Wie gestrandete Deutsche in Vietnam sehnsüchtig hoffen, dass bald wieder ein Flugzeug startet und sie nach Hause bringt.
Von Ilga Gäbler
Hanoi - Eigentlich müsste Florian Langlotz heute wieder in der Vorlesung in Weimar sitzen. Eigentlich. Der junge Mann studiert Baumanagement an der Bauhaus-Universität. Stattdessen steht er Tausende Kilometer von Thüringen entfernt in einer Schlange vor dem Mausoleum für Ho Chi Minh, jenem Staatsmann und Revolutionär, den die Vietnamesen so sehr verehren.
Die Aschewolke, die nunmehr seit Tagen wie eine schwerfällige Dunstglocke über Europa wabert, hält den jungen Mann aus Weimar - wie viele andere europäische Touristen auch - in der vietnamesischen Hauptstadt fest. Sein Rückflugticket nach Deutschland galt für Samstagabend. Kurz nach halb zwölf wäre die Maschine von Vietnam Airlines in Hanoi abgehoben und am frühen Sonntagmorgen in Frankfurt/Main gelandet. Wäre es nach Plan gegangen. Es kam aber anders, ganz anders. Ein Vulkan im fernen Island, dessen Name der reinste Zungenbrecher ist, durchkreuzt alle Pläne.
Ein tröstendes Lächeln
"Wer rechnet schon damit, dass ein bis dato unbekannter Berg den Flugverkehr rund um den Erdball lahm legt und ein unvorstellbares Chaos auslöst", sagt Florian Langlotz. "Und es ist kein Ende in Sicht." Nach mehrfachen Nachfragen und Anrufen bei Vietnam Airlines, der vietnamesischen Fluggesellschaft, war schließlich schon am Samstagnachmittag klar: Der Flug nach Frankfurt ist gestrichen. Vorerst. Kein Flugzeug startet und landet. Einziger Trost: Das Flugticket bleibt gültig. Es wird umgebucht. Doch wann der nächste Airbus nach Deutschland aufsteigt, steht in den Sternen.

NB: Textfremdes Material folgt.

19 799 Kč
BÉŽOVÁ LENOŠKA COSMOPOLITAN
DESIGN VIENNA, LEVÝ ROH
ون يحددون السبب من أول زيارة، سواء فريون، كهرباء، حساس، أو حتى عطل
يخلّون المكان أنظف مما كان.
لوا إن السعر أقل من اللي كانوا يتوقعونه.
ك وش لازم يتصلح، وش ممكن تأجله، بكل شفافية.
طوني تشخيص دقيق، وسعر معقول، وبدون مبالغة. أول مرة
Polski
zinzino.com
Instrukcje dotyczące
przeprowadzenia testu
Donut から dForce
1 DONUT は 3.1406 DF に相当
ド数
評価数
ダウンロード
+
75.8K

Jetzt heißt es, sich in Geduld zu üben. Es gilt der Rat der hübschen Vietnamesin am Infoschalter: "Fragen Sie morgen nach 14 Uhr wieder nach." Sie lächelt dabei, als ließe sich so der Frust der schockierten Reisenden leichter ertragen. Kulant ist auch das Hotel, in dem er untergebracht ist: Er kann bis Montagabend bleiben. Bis dahin ist das Zimmer frei.

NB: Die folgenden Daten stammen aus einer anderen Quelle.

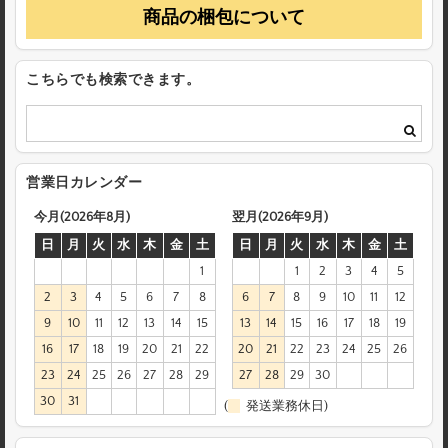
商品の梱包について
こちらでも検索できます。
営業日カレンダー
今月(2026年8月)
翌月(2026年9月)
日
月
火
水
木
金
土
日
月
火
水
木
金
土
1
1
2
3
4
5
2
3
4
5
6
7
8
6
7
8
9
10
11
12
9
10
11
12
13
14
15
13
14
15
16
17
18
19
16
17
18
19
20
21
22
20
21
22
23
24
25
26
23
24
25
26
27
28
29
27
28
29
30
30
31
(
発送業務休日)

Der Student sieht die Situation gelassen. Ein bisschen Zwangsurlaub nach sechs Wochen Praktikum in einem Bauingenieurbüro in Ho-Chi-Minh-Stadt, dem früheren Saigon, kann schließlich nicht schaden. Der junge Mann aus Weimar hat dort an der Entwicklung eines Dorfes mitgearbeitet. Im Süden Vietnams, am Meer soll es entstehen - völlig autark sein und ausschließlich auf ökologischer Basis funktionieren. Es ist für Florian Langlotz ein spannendes, einmaliges Projekt. "Vietnam ist für Studenten und Berufseinsteiger ein interessantes Land mit Zukunft. Man kann dort noch Visionen entwickeln, die in Deutschland nicht mehr möglich sind." Das war auch der Grund dafür, dass Florian Langlotz in diesem Frühjahr erneut zum Praktikum in das südostasiatische Land reiste. Im vergangenen Jahr war er schon einmal da. Probleme mit dem Flug gab es nicht.

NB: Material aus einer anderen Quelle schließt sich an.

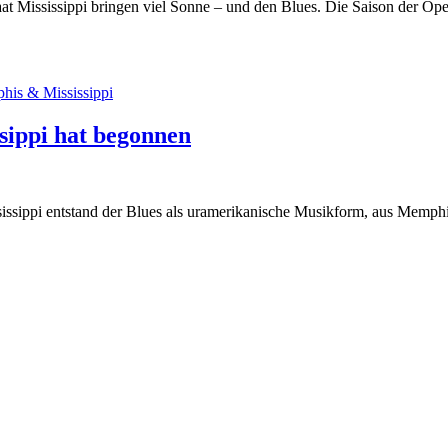
at Mississippi bringen viel Sonne – und den Blues. Die Saison der O
sippi hat begonnen
ssippi entstand der Blues als uramerikanische Musikform, aus Memphis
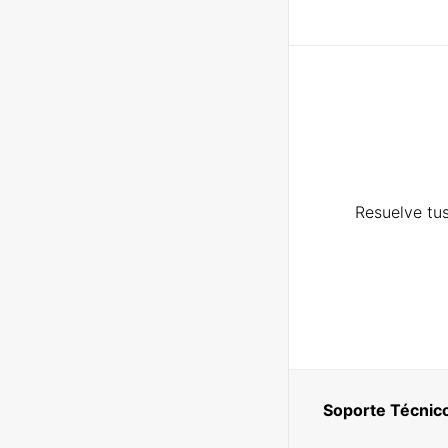
Resuelve tus
Soporte Técnic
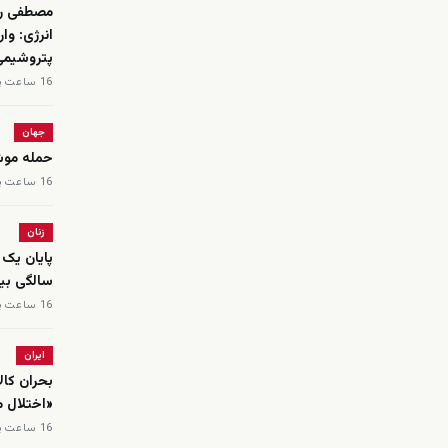
مصطفی رجب
پتروشیمی‌
16 ساعت پیش
جهان
حمله موشک
16 ساعت پیش
زنان
سالگی بیش
16 ساعت پیش
ایران
بحران کال
«اختلال 
16 ساعت پیش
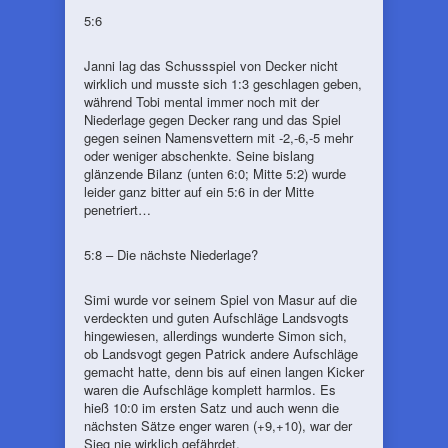
5:6
Janni lag das Schussspiel von Decker nicht
wirklich und musste sich 1:3 geschlagen geben,
während Tobi mental immer noch mit der
Niederlage gegen Decker rang und das Spiel
gegen seinen Namensvettern mit -2,-6,-5 mehr
oder weniger abschenkte. Seine bislang
glänzende Bilanz (unten 6:0; Mitte 5:2) wurde
leider ganz bitter auf ein 5:6 in der Mitte
penetriert…
5:8 – Die nächste Niederlage?
Simi wurde vor seinem Spiel von Masur auf die
verdeckten und guten Aufschläge Landsvogts
hingewiesen, allerdings wunderte Simon sich,
ob Landsvogt gegen Patrick andere Aufschläge
gemacht hatte, denn bis auf einen langen Kicker
waren die Aufschläge komplett harmlos. Es
hieß 10:0 im ersten Satz und auch wenn die
nächsten Sätze enger waren (+9,+10), war der
Sieg nie wirklich gefährdet.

Nun ist der Student unterwegs, um den Norden Vietnams zu erkunden. Eigentlich müsste da eine unfreiwillige Urlaubsverlängerung doch gerade recht kommen. Sicher, wären da nicht die Mehrkosten im Hotel, die das Budget des Studenten empfindlich überschreiten. Die vietnamesische Fluggesellschaft will von einer Rückerstattung freilich nichts wissen und die Aschewolke über Europa ist für die Asiaten weit weg. Es kümmert sich auch kein Reiseunternehmen um die Individualtouristen. Der Student aus Weimar und seine Freundin sind auf sich gestellt. Tausende Kilometer von der Heimat entfernt ist jeder sein eigener Krisenmanager.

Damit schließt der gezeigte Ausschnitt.